The “set users up for success” framing is right, but I’d reinterpret it: success at the entry point is getting started — recording valid, shareable data with as little structural friction as possible. The model’s depth is available for the second step, not the first.
@jeandavidt — your point about reusability for external users is well taken; I’d want to make sure the lightest minimum still produces data that downstream users can join to. But I’m worried we may be conflating “rich enough to be reusable” with “rich enough to support every imaginable downstream use case from day one.” If a user’s first dataset can be shared and joined on site, sample, measure, value, unit, and collection date, that’s already a real win. geoEPSG and fraction can be added when the use case calls for them.
I think Doug is drawing the right line (getting started vs supporting any use case). But I’d say the minimum fields also have to do with minimizing the risk that data is wrongly interpreted, and interpretation can be much harder for different classes of users. For lab workers or program coordinators, things like fraction and compartment are probably standardized across campaigns/labs and taken as redundant information. For downstream dataset users that had no interaction with the data collection process, it wouldn’t be as obvious.
So, it boils down to what use cases should be considered minimal. I think supporting surveillance campaigns across a jurisdiction is a very reasonable minimal use case, in which case geoEPSG, fraction and compartment could all be dropped. But maybe we can toy around with the idea of metadata completeness “tiers” (think bronze, silver and gold) that certify the datasets for more advanced use cases (inter-jurisdiction sharing, open access publishing, etc)?
I also agree with the idea that the wide format should be the entry point for new users.
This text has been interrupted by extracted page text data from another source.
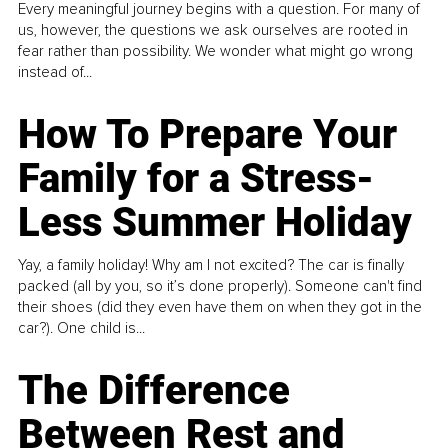
Every meaningful journey begins with a question. For many of
us, however, the questions we ask ourselves are rooted in
fear rather than possibility. We wonder what might go wrong
instead of...
How To Prepare Your
Family for a Stress-
Less Summer Holiday
Yay, a family holiday! Why am I not excited? The car is finally
packed (all by you, so it’s done properly). Someone can't find
their shoes (did they even have them on when they got in the
car?). One child is...
The Difference
Between Rest and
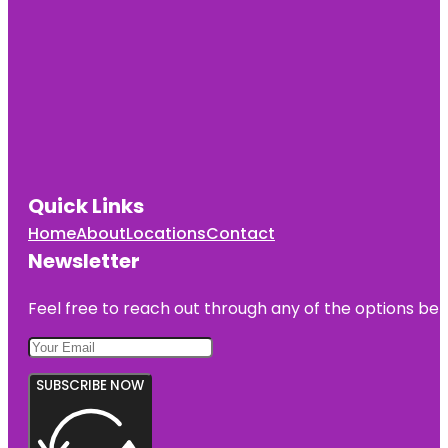
Quick Links
Home
About
Locations
Contact
Newsletter
Feel free to reach out through any of the options belo
SUBSCRIBE NOW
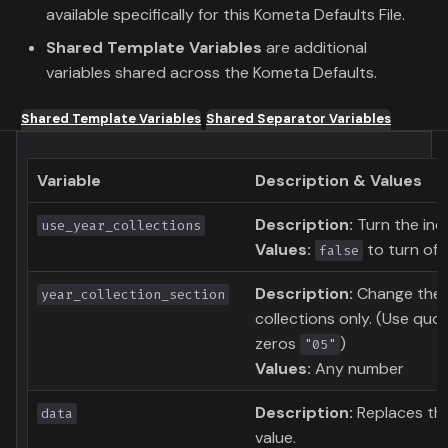
available specifically for this Kometa Defaults File.
Shared Template Variables
are additional
variables shared across the Kometa Defaults.
Shared Template Variables
Shared Separator Variables
Variable
Description & Values
Description:
Turn the indi
use_year_collections
Values:
to turn of 
false
Description:
Change the c
year_collection_section
collections only. (Use quo
zeros
)
"05"
Values:
Any number
Description:
Replaces th
data
value.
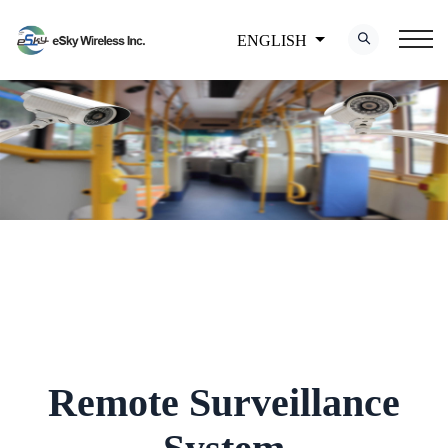
ENGLISH
Remote Surveillance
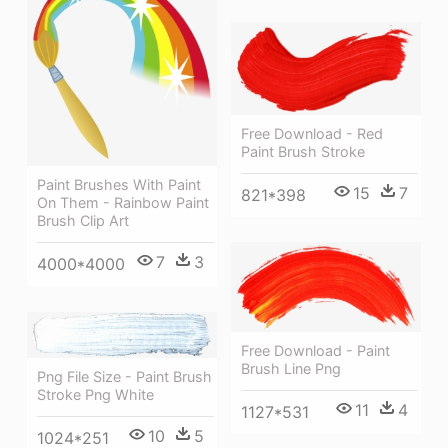
Free Download - Red
Paint Brush Stroke
Paint Brushes With Paint
15
7
821*398
On Them - Rainbow Paint
Brush Clip Art
7
3
4000*4000
Free Download - Paint
Brush Line Png
Png File Size - Paint Brush
Stroke Png White
11
4
1127*531
10
5
1024*251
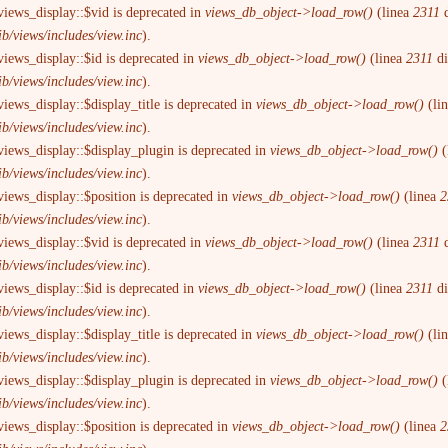
views_display::$vid is deprecated in
views_db_object->load_row()
(linea
2311
d
ib/views/includes/view.inc
).
views_display::$id is deprecated in
views_db_object->load_row()
(linea
2311
d
ib/views/includes/view.inc
).
iews_display::$display_title is deprecated in
views_db_object->load_row()
(li
ib/views/includes/view.inc
).
views_display::$display_plugin is deprecated in
views_db_object->load_row()
(
ib/views/includes/view.inc
).
views_display::$position is deprecated in
views_db_object->load_row()
(linea
2
ib/views/includes/view.inc
).
views_display::$vid is deprecated in
views_db_object->load_row()
(linea
2311
d
ib/views/includes/view.inc
).
views_display::$id is deprecated in
views_db_object->load_row()
(linea
2311
d
ib/views/includes/view.inc
).
iews_display::$display_title is deprecated in
views_db_object->load_row()
(li
ib/views/includes/view.inc
).
views_display::$display_plugin is deprecated in
views_db_object->load_row()
(
ib/views/includes/view.inc
).
views_display::$position is deprecated in
views_db_object->load_row()
(linea
2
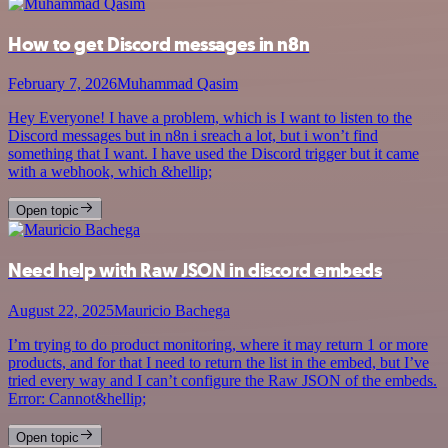
How to get Discord messages in n8n
February 7, 2026
Muhammad Qasim
Hey Everyone! I have a problem, which is I want to listen to the
Discord messages but in n8n i sreach a lot, but i won’t find
something that I want. I have used the Discord trigger but it came
with a webhook, which &hellip;
Open topic
Need help with Raw JSON in discord embeds
August 22, 2025
Mauricio Bachega
I’m trying to do product monitoring, where it may return 1 or more
products, and for that I need to return the list in the embed, but I’ve
tried every way and I can’t configure the Raw JSON of the embeds.
Error: Cannot&hellip;
Open topic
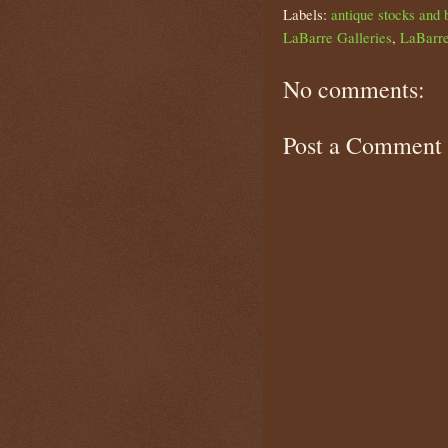
Labels:
antique stocks and 
LaBarre Galleries
,
LaBarre
No comments:
Post a Comment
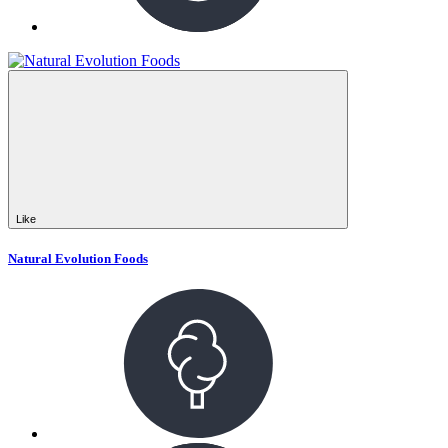
Like
Natural Evolution Foods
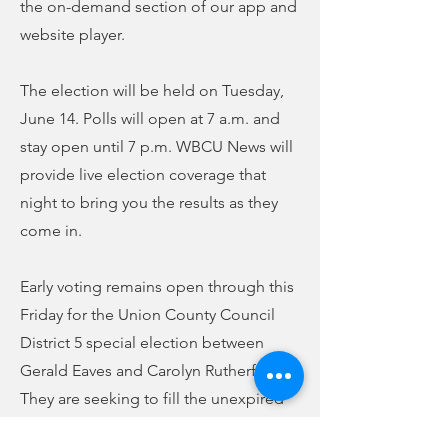
the on-demand section of our app and
website player.
The election will be held on Tuesday,
June 14. Polls will open at 7 a.m. and
stay open until 7 p.m. WBCU News will
provide live election coverage that
night to bring you the results as they
come in.
Early voting remains open through this
Friday for the Union County Council
District 5 special election between
Gerald Eaves and Carolyn Rutherford.
They are seeking to fill the unexpired
term of Tommie Hill, who passed away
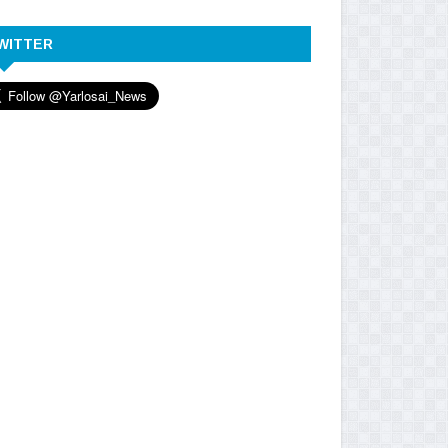
WITTER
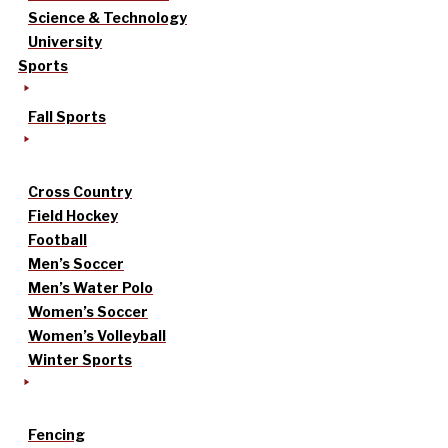
Science & Technology
University
Sports
Fall Sports
Cross Country
Field Hockey
Football
Men’s Soccer
Men’s Water Polo
Women’s Soccer
Women’s Volleyball
Winter Sports
Fencing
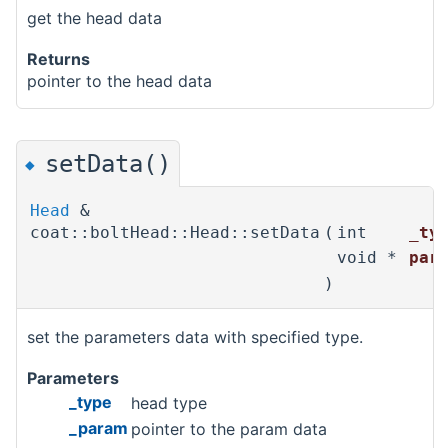
get the head data
Returns
pointer to the head data
setData()
◆
Head
&
coat::boltHead::Head::setData
(
int
_ty
void *
par
)
set the parameters data with specified type.
Parameters
_type
head type
_param
pointer to the param data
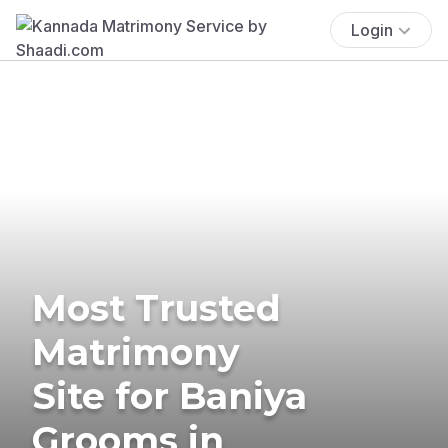
Login
Most Trusted
Matrimony
Site for Baniya
Grooms in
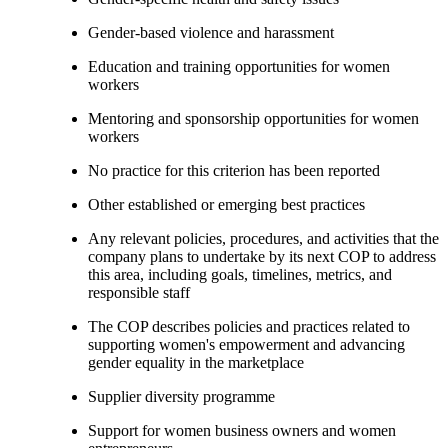
Gender-based violence and harassment
Education and training opportunities for women
workers
Mentoring and sponsorship opportunities for women
workers
No practice for this criterion has been reported
Other established or emerging best practices
Any relevant policies, procedures, and activities that the
company plans to undertake by its next COP to address
this area, including goals, timelines, metrics, and
responsible staff
The COP describes policies and practices related to
supporting women's empowerment and advancing
gender equality in the marketplace
Supplier diversity programme
Support for women business owners and women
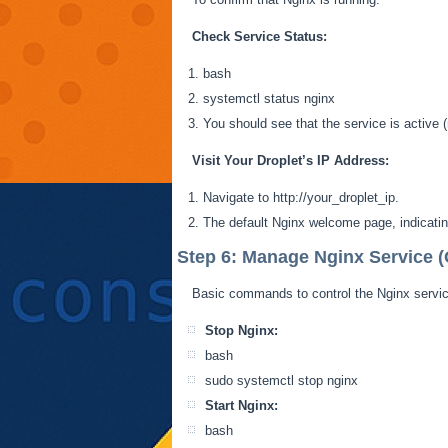
Check Service Status:
bash
systemctl
status nginx
You should see that the service is active (
Visit Your Droplet’s IP Address:
Navigate to http://your_droplet_ip.
The default Nginx welcome page, indicating
Step 6: Manage Nginx Service (
Basic commands to control the Nginx servic
Stop Nginx:
bash
sudo
systemctl
stop nginx
Start Nginx:
bash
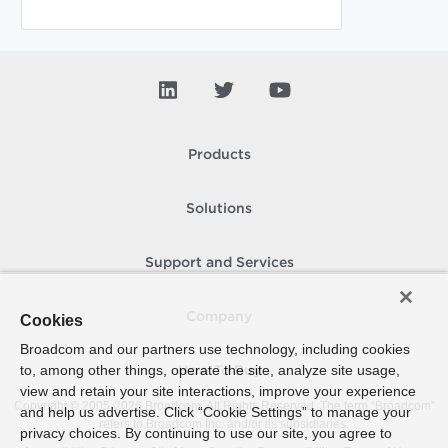
Products
Solutions
Support and Services
Company
Cookies
Broadcom and our partners use technology, including cookies
to, among other things, operate the site, analyze site usage,
How To Buy
view and retain your site interactions, improve your experience
Copyright © 2005-
2026
Broadcom. All Rights Reserved. The term “Broadcom”
and help us advertise. Click “Cookie Settings” to manage your
refers to Broadcom Inc. and/or its subsidiaries.
privacy choices. By continuing to use our site, you agree to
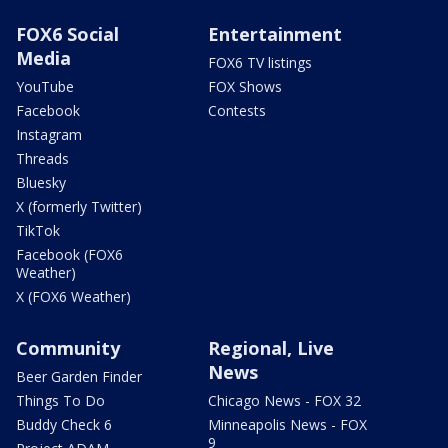
FOX6 Social
Entertainment
Media
FOX6 TV listings
YouTube
FOX Shows
Facebook
Contests
Instagram
Threads
Bluesky
X (formerly Twitter)
TikTok
Facebook (FOX6
Weather)
X (FOX6 Weather)
Community
Regional, Live
News
Beer Garden Finder
Things To Do
Chicago News - FOX 32
Buddy Check 6
Minneapolis News - FOX
9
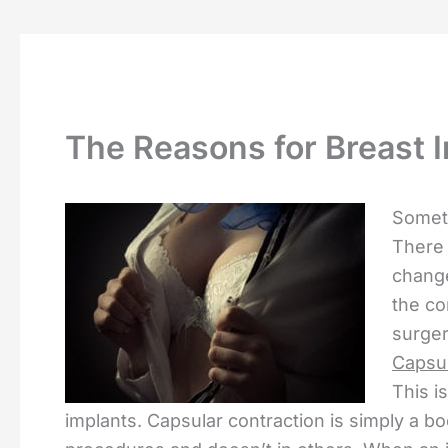
The Reasons for Breast I
Someti
There 
change
the c
surger
Capsul
This i
implants. Capsular contraction is simply a b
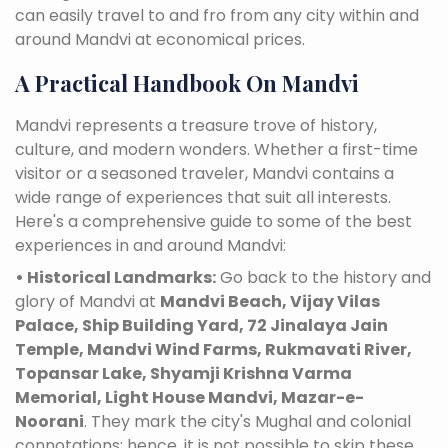
can easily travel to and fro from any city within and
around Mandvi at economical prices.
A Practical Handbook On Mandvi
Mandvi represents a treasure trove of history,
culture, and modern wonders. Whether a first-time
visitor or a seasoned traveler, Mandvi contains a
wide range of experiences that suit all interests.
Here's a comprehensive guide to some of the best
experiences in and around Mandvi:
• Historical Landmarks:
Go back to the history and
glory of Mandvi at
Mandvi Beach, Vijay Vilas
Palace, Ship Building Yard, 72 Jinalaya Jain
Temple, Mandvi Wind Farms, Rukmavati River,
Topansar Lake, Shyamji Krishna Varma
Memorial, Light House Mandvi, Mazar-e-
Noorani
. They mark the city's Mughal and colonial
connotations; hence, it is not possible to skip these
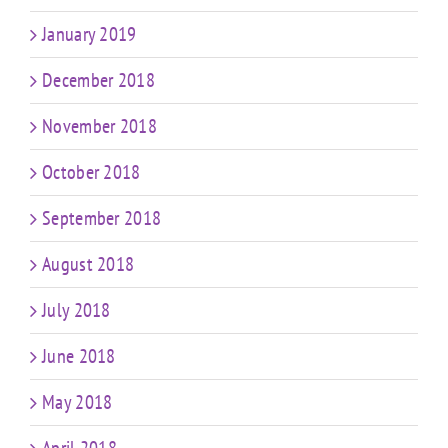
January 2019
December 2018
November 2018
October 2018
September 2018
August 2018
July 2018
June 2018
May 2018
I also really like the idea of domain-specific minimums since what counts as “obvious” or “important” context clearly varies by domain.
A lot of salient points being made here, and I think a “tiered” set of minimal templates and/or domain specific minimums are good ones.
Before continuing on to flesh that out, I will say that sure, maybe compartment and fraction aren’t necessary. And in the wide template, they’re built into the measure field, so they could (in theory) be specified ahead of time and omitted from reporting, while still maintaining that information for future use and interpretation.
It sounds like we’re trying to boil things down to the real minimal essence, but beyond that, how are we conceiving of the tiers/domains? A minimum, modest, and moderate for the domains of lab, public health, and engineers? Interested to hear more along these perspective lines, and then I’ll mock up some new minimum templates along these lines.